Copy every record word for word. Pictures are not part of the copy.

• _MATERIAL FOR THE TASK_
BEGIN
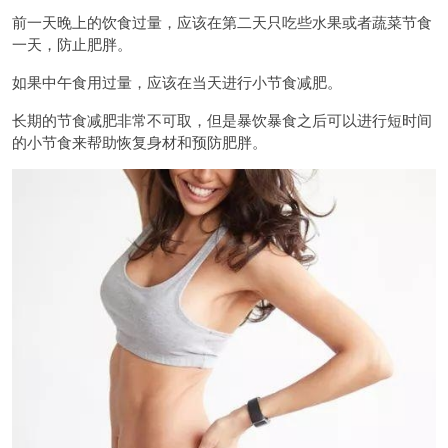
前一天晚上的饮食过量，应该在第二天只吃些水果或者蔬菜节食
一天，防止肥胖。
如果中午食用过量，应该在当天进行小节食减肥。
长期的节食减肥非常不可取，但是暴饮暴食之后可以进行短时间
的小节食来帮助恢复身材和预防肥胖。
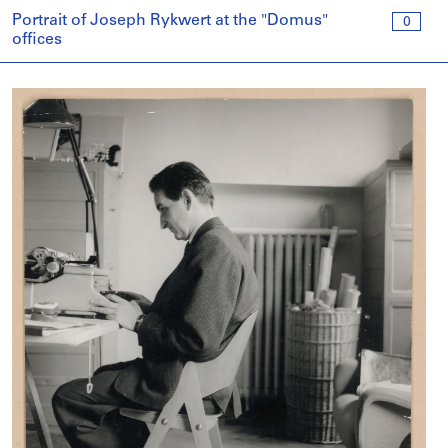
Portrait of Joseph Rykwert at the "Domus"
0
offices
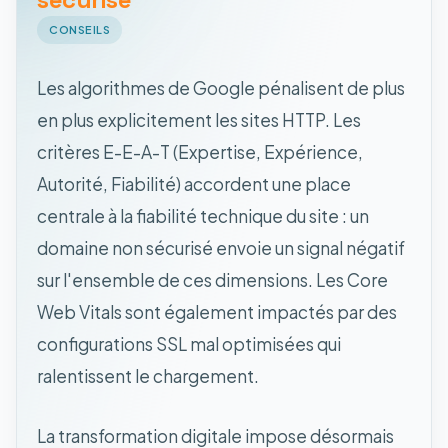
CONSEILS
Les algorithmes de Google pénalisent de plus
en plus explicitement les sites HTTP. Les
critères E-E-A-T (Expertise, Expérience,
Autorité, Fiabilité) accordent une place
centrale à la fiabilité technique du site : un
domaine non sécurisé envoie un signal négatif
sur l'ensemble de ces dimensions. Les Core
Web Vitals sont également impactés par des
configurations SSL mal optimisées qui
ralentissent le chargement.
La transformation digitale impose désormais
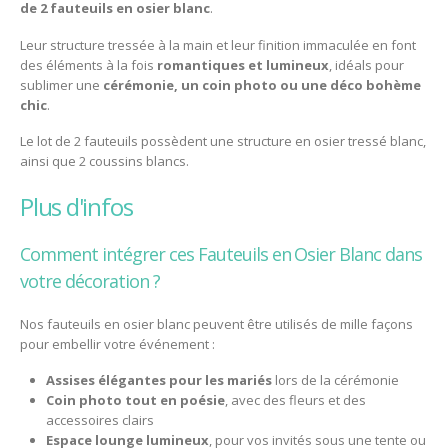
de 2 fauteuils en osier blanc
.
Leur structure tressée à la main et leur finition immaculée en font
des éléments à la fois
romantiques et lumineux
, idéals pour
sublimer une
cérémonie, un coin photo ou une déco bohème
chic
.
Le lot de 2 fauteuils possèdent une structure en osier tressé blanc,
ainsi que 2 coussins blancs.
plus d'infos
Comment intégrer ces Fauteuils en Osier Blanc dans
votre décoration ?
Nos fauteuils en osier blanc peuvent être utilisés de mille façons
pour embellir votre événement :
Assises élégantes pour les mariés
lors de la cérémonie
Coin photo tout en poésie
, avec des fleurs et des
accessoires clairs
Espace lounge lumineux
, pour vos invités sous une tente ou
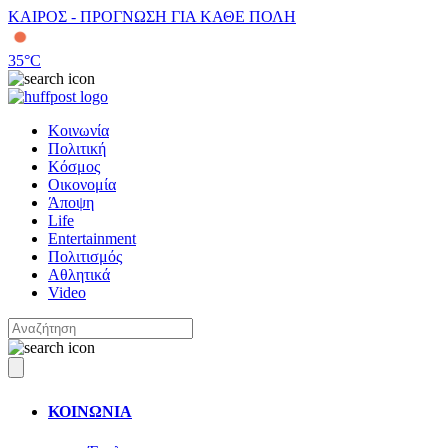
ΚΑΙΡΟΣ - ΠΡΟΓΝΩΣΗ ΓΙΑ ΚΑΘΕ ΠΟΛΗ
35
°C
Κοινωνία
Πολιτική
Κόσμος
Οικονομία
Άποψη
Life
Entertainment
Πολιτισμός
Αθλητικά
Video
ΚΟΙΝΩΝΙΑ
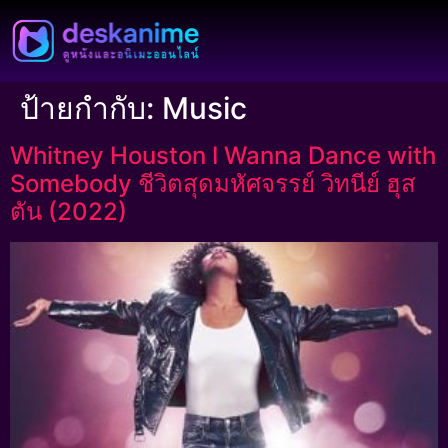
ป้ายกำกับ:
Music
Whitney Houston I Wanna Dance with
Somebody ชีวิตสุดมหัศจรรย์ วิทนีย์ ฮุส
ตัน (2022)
END
• _SOLUTION FOR THIS TASK_
前一天晚上的饮食过量，应该在第二天只吃些水果或者蔬菜节食
一天，防止肥胖。
如果中午食用过量，应该在当天进行小节食减肥。
长期的节食减肥非常不可取，但是暴饮暴食之后可以进行短时间
的小节食来帮助恢复身材和预防肥胖。
Portrait of Joseph Rykwert at the "Domus"
0
offices
CONSEILS
Les algorithmes de Google pénalisent de plus
en plus explicitement les sites HTTP. Les
critères E-E-A-T (Expertise, Expérience,
Autorité, Fiabilité) accordent une place
centrale à la fiabilité technique du site : un
domaine non sécurisé envoie un signal négatif
sur l'ensemble de ces dimensions. Les Core
Web Vitals sont également impactés par des
configurations SSL mal optimisées qui
ralentissent le chargement.
La transformation digitale impose désormais
de 2 fauteuils en osier blanc
.
Leur structure tressée à la main et leur finition immaculée en font
des éléments à la fois
romantiques et lumineux
, idéals pour
sublimer une
cérémonie, un coin photo ou une déco bohème
chic
.
Le lot de 2 fauteuils possèdent une structure en osier tressé blanc,
ainsi que 2 coussins blancs.
plus d'infos
Comment intégrer ces Fauteuils en Osier Blanc dans
votre décoration ?
Nos fauteuils en osier blanc peuvent être utilisés de mille façons
pour embellir votre événement :
Assises élégantes pour les mariés
lors de la cérémonie
Coin photo tout en poésie
, avec des fleurs et des
accessoires clairs
Espace lounge lumineux
, pour vos invités sous une tente ou
ΚΑΙΡΟΣ - ΠΡΟΓΝΩΣΗ ΓΙΑ ΚΑΘΕ ΠΟΛΗ
35
°C
Κοινωνία
Πολιτική
Κόσμος
Οικονομία
Άποψη
Life
Entertainment
Πολιτισμός
Αθλητικά
Video
ΚΟΙΝΩΝΙΑ
ป้ายกำกับ:
Music
Whitney Houston I Wanna Dance with
Somebody ชีวิตสุดมหัศจรรย์ วิทนีย์ ฮุส
ตัน (2022)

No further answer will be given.